Русь - hystorical name of the region with rather indefinite borders and limits, and maybe this is the reason why historically preposition на has fixed, like with islands. Actually this is the same reason why на Украине: in former times it was the name of the margin South-West regions of the Moscow state.


----------



## gvozd

Maroseika said:


> preposition в is used (probably the only two exceptions are Украина and Гоа)



Бали? Куба? Ямайка?


----------



## Maroseika

gvozd said:


> Бали? Куба? Ямайка?



They are islands unlike Goa. However maybe Goa is so isolated and different from the rest of the subcontinent, that may be perceived as an island, and that is why на Гоа.


----------



## gvozd

Maroseika said:


> They are islands unlike Goa. However maybe Goa is so isolated and different from the rest of the subcontinent, that may be perceived as an island, and that is why на Гоа.



На Аляске?


----------



## Maroseika

gvozd said:


> На Аляске?



Actually the most part of peninsulas are used with на: Таймыр, Камчатка, Аппенины. Maybe Крым is one of the exceptions. So Гоа to some extent is also a kind of peninsula in the conscience of the people, being surrounded but so different territories.


----------



## turkjey5

but:
в древней Руси (in ancient Rus)
в Западной Украине (in Western Ukraine)


----------



## e2-e4 X

Maroseika said:


> Actually the most part of peninsulas are used with на: Таймыр, Камчатка, Аппенины.
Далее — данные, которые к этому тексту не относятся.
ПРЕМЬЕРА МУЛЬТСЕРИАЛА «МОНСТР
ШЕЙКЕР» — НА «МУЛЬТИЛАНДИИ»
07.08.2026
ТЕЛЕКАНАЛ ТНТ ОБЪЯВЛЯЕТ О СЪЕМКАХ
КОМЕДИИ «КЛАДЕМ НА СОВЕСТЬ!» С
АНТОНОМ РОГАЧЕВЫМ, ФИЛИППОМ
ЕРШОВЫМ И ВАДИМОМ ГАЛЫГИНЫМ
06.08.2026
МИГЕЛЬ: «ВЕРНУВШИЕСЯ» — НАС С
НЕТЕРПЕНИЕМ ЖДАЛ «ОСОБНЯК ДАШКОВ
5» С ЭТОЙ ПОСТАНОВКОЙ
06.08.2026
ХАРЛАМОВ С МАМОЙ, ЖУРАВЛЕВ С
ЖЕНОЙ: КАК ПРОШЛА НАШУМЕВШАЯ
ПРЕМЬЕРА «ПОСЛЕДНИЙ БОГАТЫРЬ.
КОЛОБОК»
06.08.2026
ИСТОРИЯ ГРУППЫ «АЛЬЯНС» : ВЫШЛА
Maybe Крым is one of the exceptions. So Гоа to some extent is also a kind of peninsula in the conscience of the people, being surrounded but so different territories.
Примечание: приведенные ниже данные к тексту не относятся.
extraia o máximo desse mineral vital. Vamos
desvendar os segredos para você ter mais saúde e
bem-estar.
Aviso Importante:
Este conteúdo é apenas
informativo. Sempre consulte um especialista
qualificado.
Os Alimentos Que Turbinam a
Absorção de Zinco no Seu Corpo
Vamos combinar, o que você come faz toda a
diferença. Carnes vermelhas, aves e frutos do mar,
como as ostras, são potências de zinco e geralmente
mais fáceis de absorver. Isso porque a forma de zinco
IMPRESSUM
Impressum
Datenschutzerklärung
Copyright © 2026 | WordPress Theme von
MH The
I think the same might be applied to Ukraine, in fact. Maybe it's thought not quite as a formation inside which people live, but as a land, a soil on which they do.  Forests, woodlands, for example, do not have borders either, but each of them has an inside, and so we say: «в таком-то лесу».


----------



## Maroseika

turkjey5 said:


> but:
> в древней Руси (in ancient Rus)
> в Западной Украине (in Western Ukraine)


Древняя Русь is a scientific term, while на Руси is very old construction. So на Древней Руси would sound a mix of styles, of course.
Actually Западная Украина is also often used with на. But this is quite definite geographical notion unlike ancient Украина (there were several territories with this name, such as Окская украина, Крымская украина, etc., cf. Western-European  marks). By the way, the recent practice to call Украина "the Ukraine" in English also is a reminder of the ancient notion.


----------



## Maroseika

e2-e4 X said:


> I think the same might be applied to Ukraine, in fact. Maybe it's thought not quite as a formation inside which people live, but as a land, a soil on which they do.  Forests, woodlands, for example, do not have borders either, but each of them has an inside, and so we say: «в таком-то лесу».



Well, the closest analogy is just на окраине. So I think you are right and на Украине, на Руси, на Вологодщине, на Ярославщине, на Неметчине, на Кубани are the same constructions.
And even на Урале, на Кавказе may be connected not with the notion на горе, but just на земле, at the territory without exact borders.


----------



## turkjey5

Maroseika said:


> By the way, the recent practice to call Украина "the Ukraine" in English also is a reminder of the ancient notion.



My English must be getting rusty, I never heard of that.


----------



## Maroseika

turkjey5 said:


> My English must be getting rusty, I never heard of that.



The Ukraine - geographical name, see Ukraine (Merriam-Webster's Collegiate Dictionary, 11th Edition (2003))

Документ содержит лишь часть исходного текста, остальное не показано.